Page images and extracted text
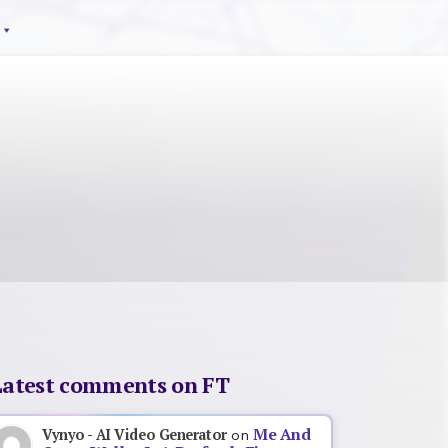
Latest comments on FT
Me And
Vynyo - AI Video Generator
on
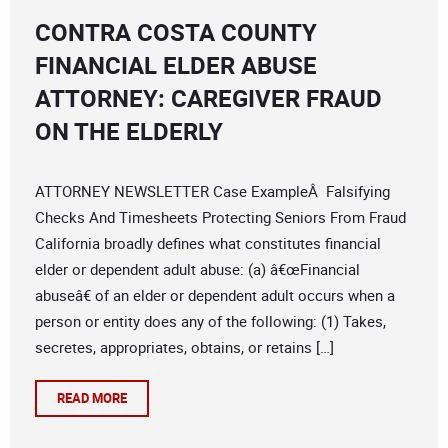
CONTRA COSTA COUNTY
FINANCIAL ELDER ABUSE
ATTORNEY: CAREGIVER FRAUD
ON THE ELDERLY
ATTORNEY NEWSLETTER Case ExampleÂ Falsifying
Checks And Timesheets Protecting Seniors From Fraud
California broadly defines what constitutes financial
elder or dependent adult abuse: (a) â€œFinancial
abuseâ€ of an elder or dependent adult occurs when a
person or entity does any of the following: (1) Takes,
secretes, appropriates, obtains, or retains […]
READ MORE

WHAT IS REQUIRED. Could you retype all the entries above exactly, without the pictures?

SOLUTION FOR THIS EXERCISE.
Latest comments on FT
Me And
Vynyo - AI Video Generator
on
CONTRA COSTA COUNTY
FINANCIAL ELDER ABUSE
ATTORNEY: CAREGIVER FRAUD
ON THE ELDERLY
ATTORNEY NEWSLETTER Case ExampleÂ Falsifying
Checks And Timesheets Protecting Seniors From Fraud
California broadly defines what constitutes financial
elder or dependent adult abuse: (a) â€œFinancial
abuseâ€ of an elder or dependent adult occurs when a
person or entity does any of the following: (1) Takes,
secretes, appropriates, obtains, or retains […]
READ MORE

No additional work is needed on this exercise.